EXERCISE BRIEF →
Everything in the records must be copied exactly, apart from the pictures.

SUPPLIED MATERIAL →
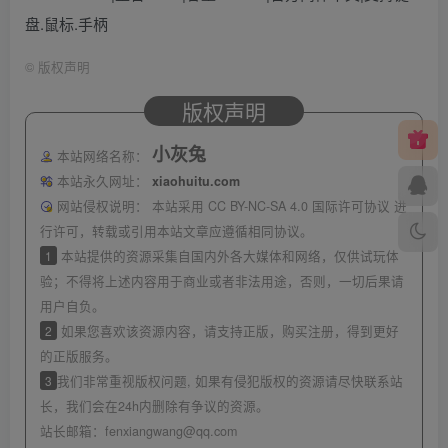
盘.鼠标.手柄
©
版权声明
版权声明
小灰兔
本站网络名称：
本站永久网址：
xiaohuitu.com
网站侵权说明：
本站采用 CC BY-NC-SA 4.0 国际许可协议 进
行许可，转载或引用本站文章应遵循相同协议。
1
本站提供的资源采集自国内外各大媒体和网络，仅供试玩体
验；不得将上述内容用于商业或者非法用途，否则，一切后果请
用户自负。
2
如果您喜欢该资源内容，请支持正版，购买注册，得到更好
的正版服务。
3
我们非常重视版权问题, 如果有侵犯版权的资源请尽快联系站
长，我们会在24h内删除有争议的资源。
站长邮箱：
fenxiangwang@qq.com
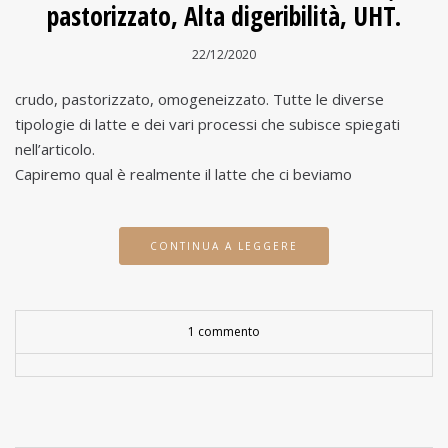
pastorizzato, Alta digeribilità, UHT.
22/12/2020
crudo, pastorizzato, omogeneizzato. Tutte le diverse
tipologie di latte e dei vari processi che subisce spiegati
nell’articolo.
Capiremo qual è realmente il latte che ci beviamo
CONTINUA A LEGGERE
1 commento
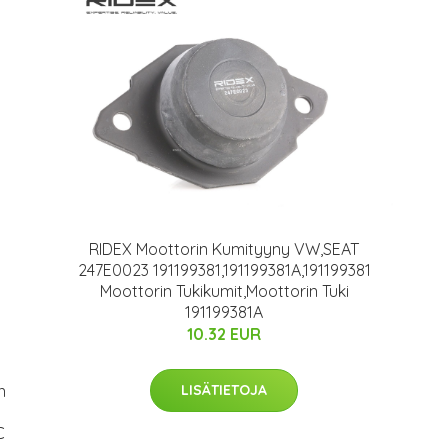
RIDEX Moottorin Kumityyny VW,SEAT
247E0023 191199381,191199381A,191199381
Moottorin Tukikumit,Moottorin Tuki
191199381A
10.32 EUR
LISÄTIETOJA
n
C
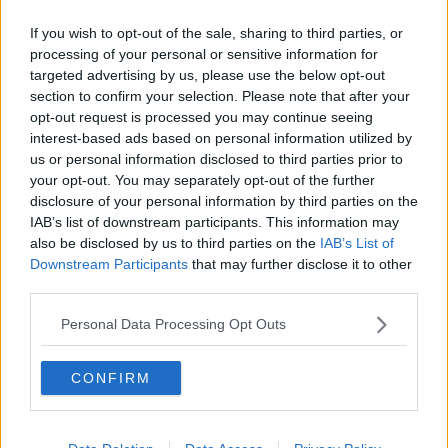
Alessandro Sacconi presidente Associazione Comunità & Tegoleto
Aps.
If you wish to opt-out of the sale, sharing to third parties, or
processing of your personal or sensitive information for
targeted advertising by us, please use the below opt-out
section to confirm your selection. Please note that after your
opt-out request is processed you may continue seeing
«Ringrazio la Usd Tegoleto e l’Associazione Comunità & Tegoleto
interest-based ads based on personal information utilized by
Aps per questa importante donazione – dice
Marco Martini,
us or personal information disclosed to third parties prior to
Direttore UOC Pediatria PO Arezzo
-. Questo denaro andrà ad
your opt-out. You may separately opt-out of the further
alimentare il nostro fondo con il quale abbiamo intenzione di
acquistare i dispositivi necessari ad allestire la nuova stanza delle
disclosure of your personal information by third parties on the
procedure, in prossimità del pronto soccorso pediatrico che si trova
IAB’s list of downstream participants. This information may
all’ingresso del nostro reparto».
also be disclosed by us to third parties on the
IAB’s List of
Downstream Participants
that may further disclose it to other
«Si tratta di una stanza importante per il lavoro dei professionisti
third parties.
sanitari e per la salute dei bambini – prosegue il
dr. Martini
-. In
questa stanza, infatti, saranno effettuate tutte quelle procedure che
Personal Data Processing Opt Outs
comportano la sedazione, propedeutica all’effettuazione di
trattamenti come la puntura lombare, accessi venosi complicati e
tutti quegli interventi di sedazione procedurale, importanti per
CONFIRM
permettere agli operatori sanitari di somministrare i trattamenti
necessari nella massima sicurezza per i piccoli pazienti. Un grazie
di cuore va anche alle persone che credono nel nostro lavoro e che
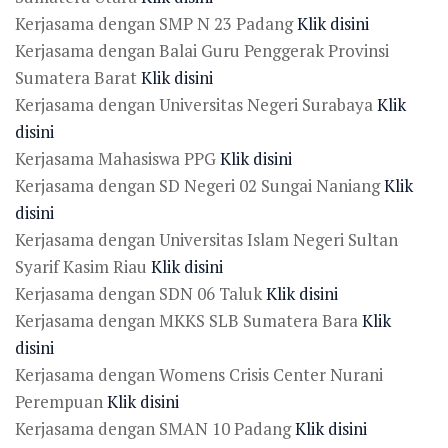
Kerjasama dengan SMP N 23 Padang
Klik disini
Kerjasama dengan Balai Guru Penggerak Provinsi
Sumatera Barat
Klik disini
Kerjasama dengan Universitas Negeri Surabaya
Klik
disini
Kerjasama Mahasiswa PPG
Klik disini
Kerjasama dengan SD Negeri 02 Sungai Naniang
Klik
disini
Kerjasama dengan Universitas Islam Negeri Sultan
Syarif Kasim Riau
Klik disini
Kerjasama dengan SDN 06 Taluk
Klik disini
Kerjasama dengan MKKS SLB Sumatera Bara
Klik
disini
Kerjasama dengan Womens Crisis Center Nurani
Perempuan
Klik disini
Kerjasama dengan SMAN 10 Padang
Klik disini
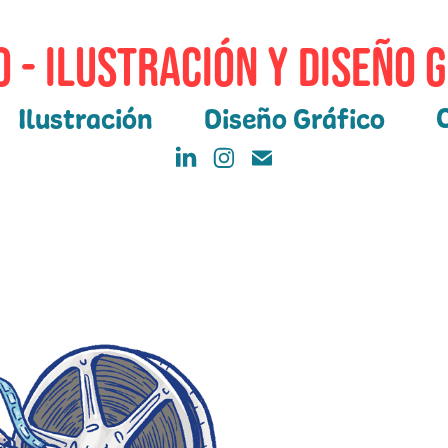
 - Ilustración y Diseño 
Ilustración
Diseño Gráfico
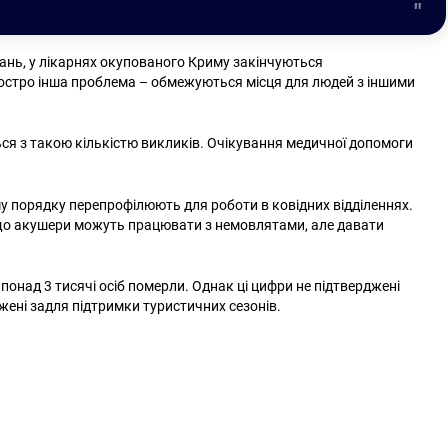
ань, у лікарнях окупованого Криму закінчуються
гостро інша проблема – обмежуються місця для людей з іншими
ся з такою кількістю викликів. Очікування медичної допомоги
му порядку перепрофілюють для роботи в ковідних відділеннях.
, що акушери можуть працювати з немовлятами, але давати
 понад 3 тисячі осіб померли. Однак ці цифри не підтверджені
жені задля підтримки туристичних сезонів.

TASK OUTPUT →
盘.鼠标.手柄
©
版权声明
版权声明
小灰兔
本站网络名称：
本站永久网址：
xiaohuitu.com
网站侵权说明：
本站采用 CC BY-NC-SA 4.0 国际许可协议 进
行许可，转载或引用本站文章应遵循相同协议。
1
本站提供的资源采集自国内外各大媒体和网络，仅供试玩体
验；不得将上述内容用于商业或者非法用途，否则，一切后果请
用户自负。
2
如果您喜欢该资源内容，请支持正版，购买注册，得到更好
的正版服务。
3
我们非常重视版权问题, 如果有侵犯版权的资源请尽快联系站
长，我们会在24h内删除有争议的资源。
站长邮箱：
fenxiangwang@qq.com
pastorizzato, Alta digeribilità, UHT.
22/12/2020
crudo, pastorizzato, omogeneizzato. Tutte le diverse
tipologie di latte e dei vari processi che subisce spiegati
nell’articolo.
Capiremo qual è realmente il latte che ci beviamo
CONTINUA A LEGGERE
1 commento
RIDEX Moottorin Kumityyny VW,SEAT
247E0023 191199381,191199381A,191199381
Moottorin Tukikumit,Moottorin Tuki
191199381A
10.32 EUR
LISÄTIETOJA
n
C
Alessandro Sacconi presidente Associazione Comunità & Tegoleto
Aps.
If you wish to opt-out of the sale, sharing to third parties, or
processing of your personal or sensitive information for
targeted advertising by us, please use the below opt-out
section to confirm your selection. Please note that after your
opt-out request is processed you may continue seeing
«Ringrazio la Usd Tegoleto e l’Associazione Comunità & Tegoleto
interest-based ads based on personal information utilized by
Aps per questa importante donazione – dice
Marco Martini,
us or personal information disclosed to third parties prior to
Direttore UOC Pediatria PO Arezzo
-. Questo denaro andrà ad
your opt-out. You may separately opt-out of the further
alimentare il nostro fondo con il quale abbiamo intenzione di
acquistare i dispositivi necessari ad allestire la nuova stanza delle
disclosure of your personal information by third parties on the
procedure, in prossimità del pronto soccorso pediatrico che si trova
IAB’s list of downstream participants. This information may
all’ingresso del nostro reparto».
also be disclosed by us to third parties on the
IAB’s List of
Downstream Participants
that may further disclose it to other
«Si tratta di una stanza importante per il lavoro dei professionisti
third parties.
sanitari e per la salute dei bambini – prosegue il
dr. Martini
-. In
questa stanza, infatti, saranno effettuate tutte quelle procedure che
Personal Data Processing Opt Outs
comportano la sedazione, propedeutica all’effettuazione di
trattamenti come la puntura lombare, accessi venosi complicati e
tutti quegli interventi di sedazione procedurale, importanti per
CONFIRM
permettere agli operatori sanitari di somministrare i trattamenti
necessari nella massima sicurezza per i piccoli pazienti. Un grazie
di cuore va anche alle persone che credono nel nostro lavoro e che
Kerjasama dengan SMP N 23 Padang
Klik disini
Kerjasama dengan Balai Guru Penggerak Provinsi
Sumatera Barat
Klik disini
Kerjasama dengan Universitas Negeri Surabaya
Klik
disini
Kerjasama Mahasiswa PPG
Klik disini
Kerjasama dengan SD Negeri 02 Sungai Naniang
Klik
disini
Kerjasama dengan Universitas Islam Negeri Sultan
Syarif Kasim Riau
Klik disini
Kerjasama dengan SDN 06 Taluk
Klik disini
Kerjasama dengan MKKS SLB Sumatera Bara
Klik
disini
Kerjasama dengan Womens Crisis Center Nurani
Perempuan
Klik disini
Kerjasama dengan SMAN 10 Padang
Klik disini
 - Ilustración y Diseño 
Ilustración
Diseño Gráfico
ань, у лікарнях окупованого Криму закінчуються
гостро інша проблема – обмежуються місця для людей з іншими
ся з такою кількістю викликів. Очікування медичної допомоги
му порядку перепрофілюють для роботи в ковідних відділеннях.
, що акушери можуть працювати з немовлятами, але давати
 понад 3 тисячі осіб померли. Однак ці цифри не підтверджені
жені задля підтримки туристичних сезонів.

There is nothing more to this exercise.